The house filled with flashlight beams and voices.

For the first time in hours, I felt slightly safer.

They searched every room.

Every closet.

Every corner.

Finally one officer called down from upstairs.

“Found something.”

I climbed the stairs with them.

In the storage room they discovered an opening I had never noticed before.

A small access panel hidden behind shelves.

It led into a narrow crawlspace between walls.

Inside they found food wrappers.

Water bottles.

A flashlight.

Blankets.

Someone had been living there.

Not for hours.

For days.

Maybe weeks.

The realization made me sick.

While I watched television.

While I slept.

While I showered.

A stranger had been hiding inside my home.

The officers searched the surrounding area but never found him.

He escaped before they arrived.

The next morning, power finally returned.

Light filled the house again.

Everything looked normal.

Comfortable.

Safe.

But it wasn’t.

I sold that house six months later.

Even now, years later, I sometimes wake up in the middle of the night and listen carefully to the silence.
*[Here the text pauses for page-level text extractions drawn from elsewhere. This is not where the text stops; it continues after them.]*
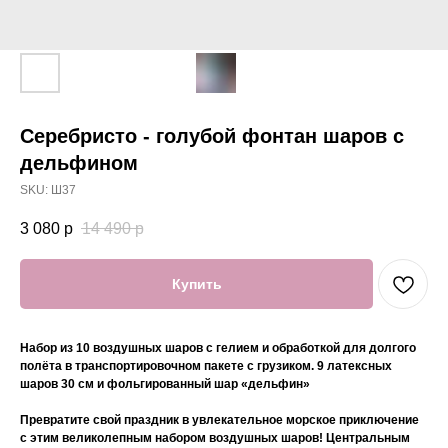
Серебристо - голубой фонтан шаров с
дельфином
SKU:
Ш37
3 080
р
14 490
р
Купить
Набор из 10 воздушных шаров с гелием и обработкой для долгого
полёта в транспортировочном пакете с грузиком. 9 латексных
шаров 30 см и фольгированный шар «дельфин»
Превратите свой праздник в увлекательное морское приключение
с этим великолепным набором воздушных шаров! Центральным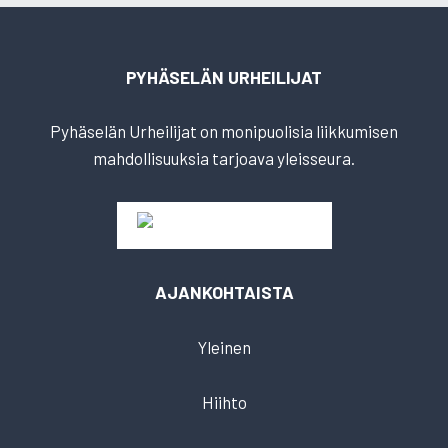
PYHÄSELÄN URHEILIJAT
Pyhäselän Urheilijat on monipuolisia liikkumisen
mahdollisuuksia tarjoava yleisseura.
AJANKOHTAISTA
Yleinen
Hiihto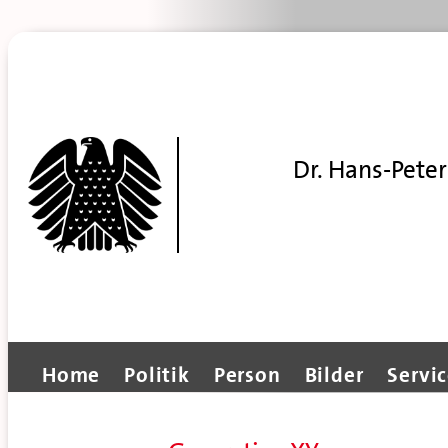
Dr. Hans-Peter
Home
Politik
Person
Bilder
Servi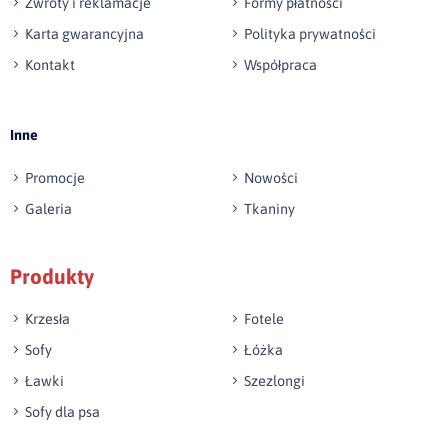
Zwroty i reklamacje
Formy płatności
Karta gwarancyjna
Polityka prywatności
Kontakt
Współpraca
Wyślij opinię
Inne
Promocje
Nowości
Galeria
Tkaniny
Produkty
Krzesła
Fotele
Sofy
Łóżka
Ławki
Szezlongi
Sofy dla psa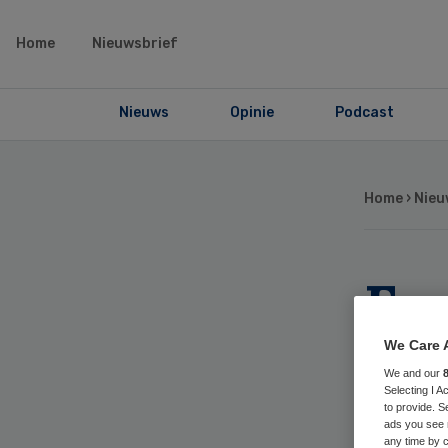
Home
Nieuwsbrief
Nieuws
Opinie
Podcast
Home
›
Nieu
Esp
ni
We Care 
We and our
co
Selecting I 
to provide. S
ads you see 
any time by c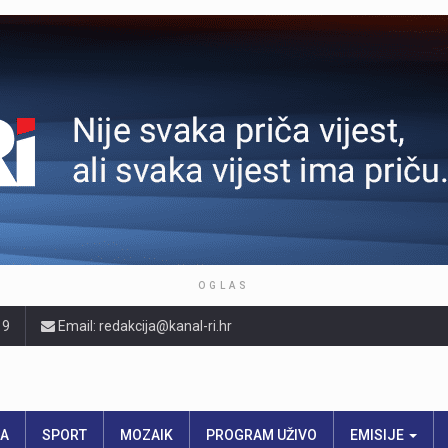
OGLAS
19
Email: redakcija@kanal-ri.hr
RA
SPORT
MOZAIK
PROGRAM UŽIVO
EMISIJE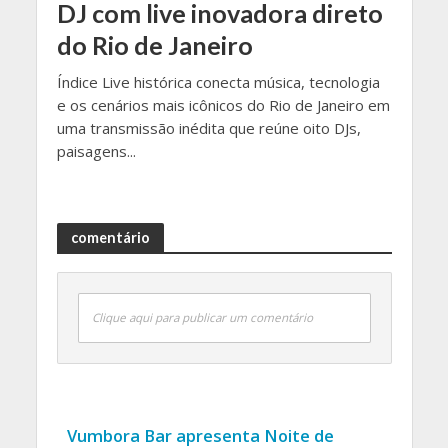
DJ com live inovadora direto
do Rio de Janeiro
Índice Live histórica conecta música, tecnologia
e os cenários mais icônicos do Rio de Janeiro em
uma transmissão inédita que reúne oito DJs,
paisagens...
comentário
Clique aqui para publicar um comentário
Vumbora Bar apresenta Noite de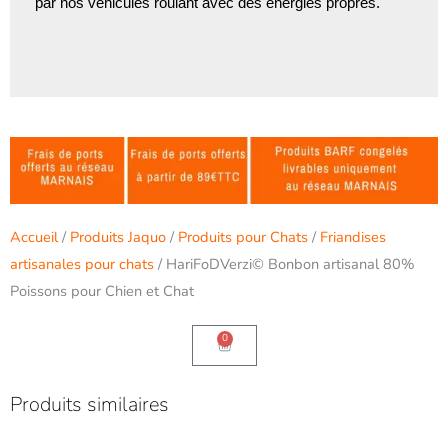
par nos véhicules roulant avec des énergies propres.
Accueil
/
Produits Jaquo
/
Produits pour Chats
/
Friandises
artisanales pour chats
/ HariFoDVerzi© Bonbon artisanal 80%
Poissons pour Chien et Chat
0
Panier
Produits similaires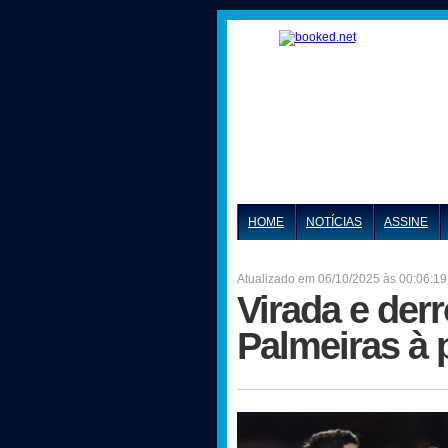
HOME
NOTÍCIAS
ASSINE
Atualizado em 06/10/2025 às 00:06:19
Virada e der
Palmeiras à 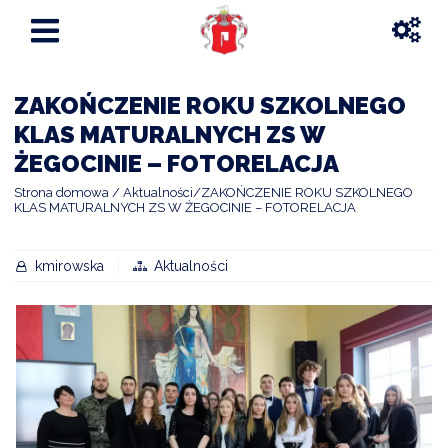
ZAKOŃCZENIE ROKU SZKOLNEGO
KLAS MATURALNYCH ZS W
ŻEGOCINIE – FOTORELACJA
Strona domowa
Aktualności
ZAKOŃCZENIE ROKU SZKOLNEGO
KLAS MATURALNYCH ZS W ŻEGOCINIE – FOTORELACJA
kmirowska
Aktualności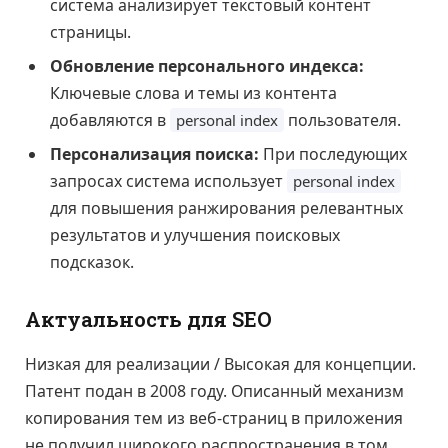
система анализирует текстовый контент
страницы.
Обновление персонального индекса:
Ключевые слова и темы из контента
добавляются в
пользователя.
personal index
Персонализация поиска:
При последующих
запросах система использует
personal index
для повышения ранжирования релевантных
результатов и улучшения поисковых
подсказок.
Актуальность для SEO
Низкая для реализации / Высокая для концепции.
Патент подан в 2008 году. Описанный механизм
копирования тем из веб-страниц в приложения
не получил широкого распространения в том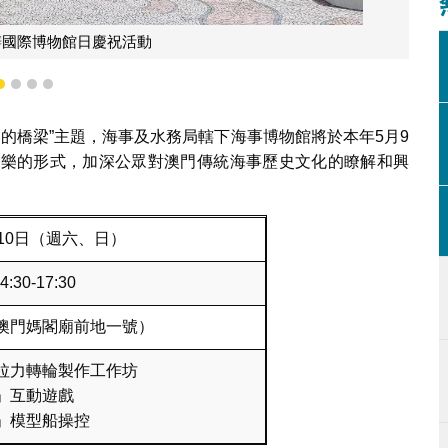
工作坊宣揚海事歷史文化
1
2
3
4
界的橋梁”主題，海事及水務局轄下海事博物館將於本年5月9
於樂的形式，加深公眾對澳門傳統海事歷史文化的瞭解和興
10日（週六、日）
14:30-17:30
澳門媽閣廟前地一號）
拉力轉輪製作工作坊
」互動遊戲
」模型船操控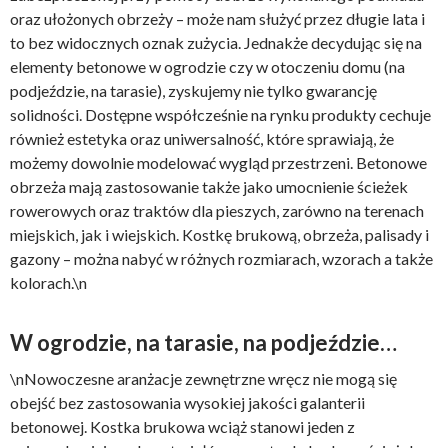
oraz ułożonych obrzeży – może nam służyć przez długie lata i
to bez widocznych oznak zużycia. Jednakże decydując się na
elementy betonowe w ogrodzie czy w otoczeniu domu (na
podjeździe, na tarasie), zyskujemy nie tylko gwarancję
solidności. Dostępne współcześnie na rynku produkty cechuje
również estetyka oraz uniwersalność, które sprawiają, że
możemy dowolnie modelować wygląd przestrzeni. Betonowe
obrzeża mają zastosowanie także jako umocnienie ścieżek
rowerowych oraz traktów dla pieszych, zarówno na terenach
miejskich, jak i wiejskich. Kostkę brukową, obrzeża, palisady i
gazony – można nabyć w różnych rozmiarach, wzorach a także
kolorach.\n
W ogrodzie, na tarasie, na podjeździe…
\nNowoczesne aranżacje zewnętrzne wręcz nie mogą się
obejść bez zastosowania wysokiej jakości galanterii
betonowej. Kostka brukowa wciąż stanowi jeden z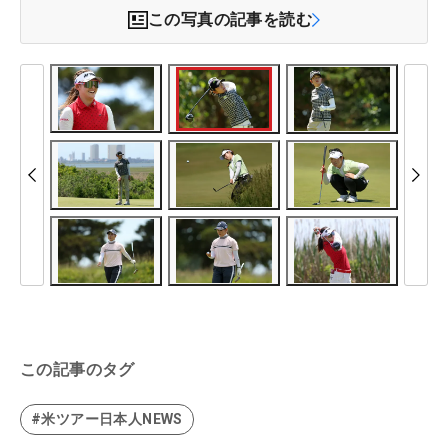
この写真の記事を読む
この記事のタグ
#米ツアー日本人NEWS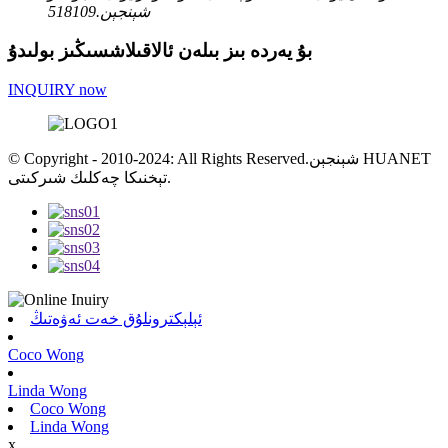
شېنجېن.518109
بۇ يەردە بىز بىلەن ئالاقىلاشسىڭىز بولىدۇ
INQUIRY now
© Copyright - 2010-2024: All Rights Reserved.شېنجېن HUANET
تېخنىكا چەكلىك شىركىتى.
ئېلېكترونلۇق خەت ئەۋەتىڭ
Coco Wong
Linda Wong
Coco Wong
Linda Wong
x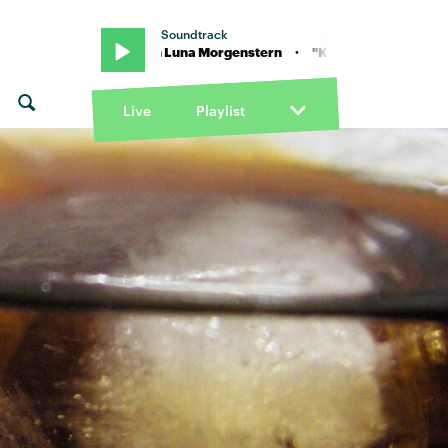
Soundtrack
ids" von Luna Morgenstern · "Kids" von Luna Morgenstern
Live
Playlist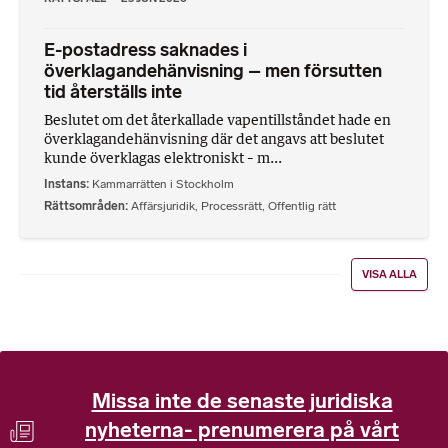
E-postadress saknades i
överklagandehänvisning – men försutten
tid återställs inte
Beslutet om det återkallade vapentillståndet hade en
överklagandehänvisning där det angavs att beslutet
kunde överklagas elektroniskt – m...
Instans
Kammarrätten i Stockholm
Rättsområden
Affärsjuridik
,
Processrätt
,
Offentlig rätt
VISA ALLA
Missa inte de senaste juridiska
nyheterna- prenumerera på vårt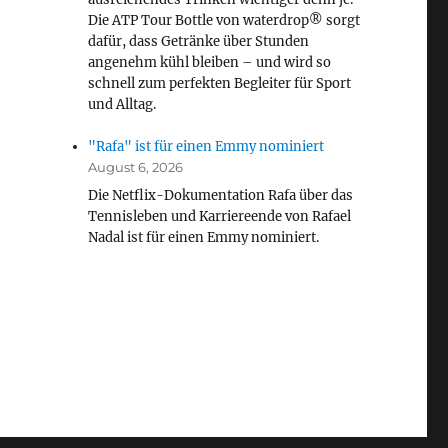
Die ATP Tour Bottle von waterdrop® sorgt
dafür, dass Getränke über Stunden
angenehm kühl bleiben – und wird so
schnell zum perfekten Begleiter für Sport
und Alltag.
"Rafa" ist für einen Emmy nominiert
August 6, 2026
Die Netflix-Dokumentation Rafa über das
Tennisleben und Karriereende von Rafael
Nadal ist für einen Emmy nominiert.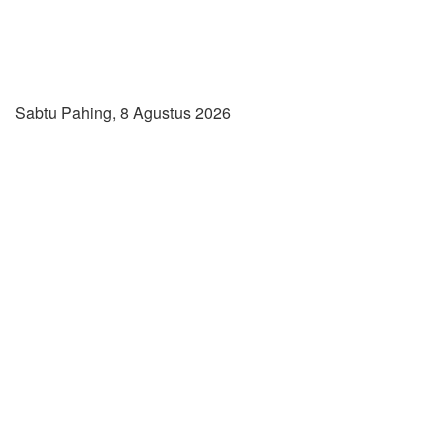
Sabtu Pahing, 8 Agustus 2026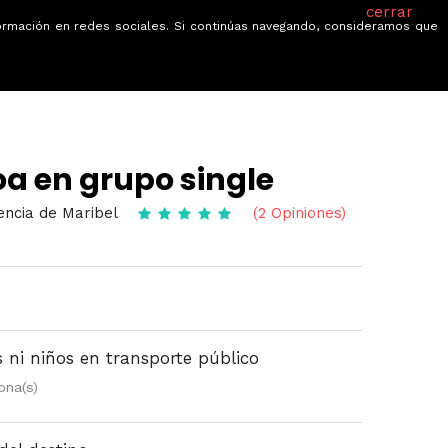
cerrar
información en redes sociales. Si continúas navegando, consideramos que
je
Ofertas
Blog
Quiénes somos
a en grupo single
encia de Maribel
(2 Opiniones)
 ni niños en transporte público
ona(s)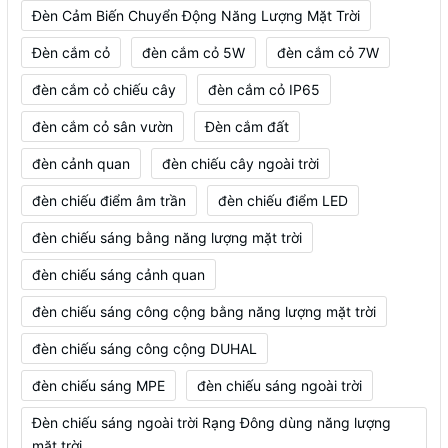
Đèn Cảm Biến Chuyển Động Năng Lượng Mặt Trời
Đèn cắm cỏ
đèn cắm cỏ 5W
đèn cắm cỏ 7W
đèn cắm cỏ chiếu cây
đèn cắm cỏ IP65
đèn cắm cỏ sân vườn
Đèn cắm đất
đèn cảnh quan
đèn chiếu cây ngoài trời
đèn chiếu điểm âm trần
đèn chiếu điểm LED
đèn chiếu sáng bằng năng lượng mặt trời
đèn chiếu sáng cảnh quan
đèn chiếu sáng công cộng bằng năng lượng mặt trời
đèn chiếu sáng công cộng DUHAL
đèn chiếu sáng MPE
đèn chiếu sáng ngoài trời
Đèn chiếu sáng ngoài trời Rạng Đông dùng năng lượng
mặt trời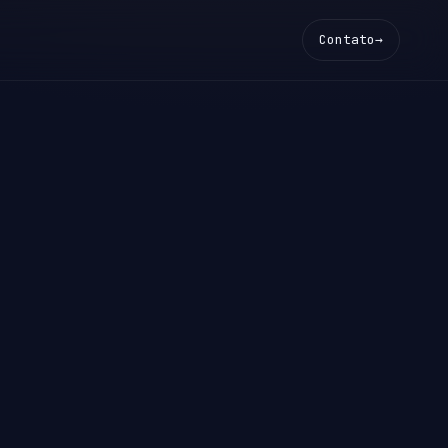
Contato
→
Because once you’ve learned that a stranger can live inside your walls without you knowing, every unexplained sound becomes impossible to ignore.

And sometimes, when I think about that night, one detail still bothers me.

The police examined the crawlspace thoroughly.

They found supplies.

They found footprints.

They found evidence that someone had been staying there.

But they never found a way in.

Every door had been locked.

Every window had been secured.

No tunnel.

No hidden entrance.

No explanation.

The officers eventually concluded that the man must have entered before I moved in and somehow continued accessing the space through a route we never discovered.

Maybe they’re right.

Maybe there is a logical explanation.

But every time I remember that calm voice calling from upstairs during the blackout, another possibility enters my mind.

What if the person who entered my house that night wasn’t entering at all?

What if he had already been there the entire time?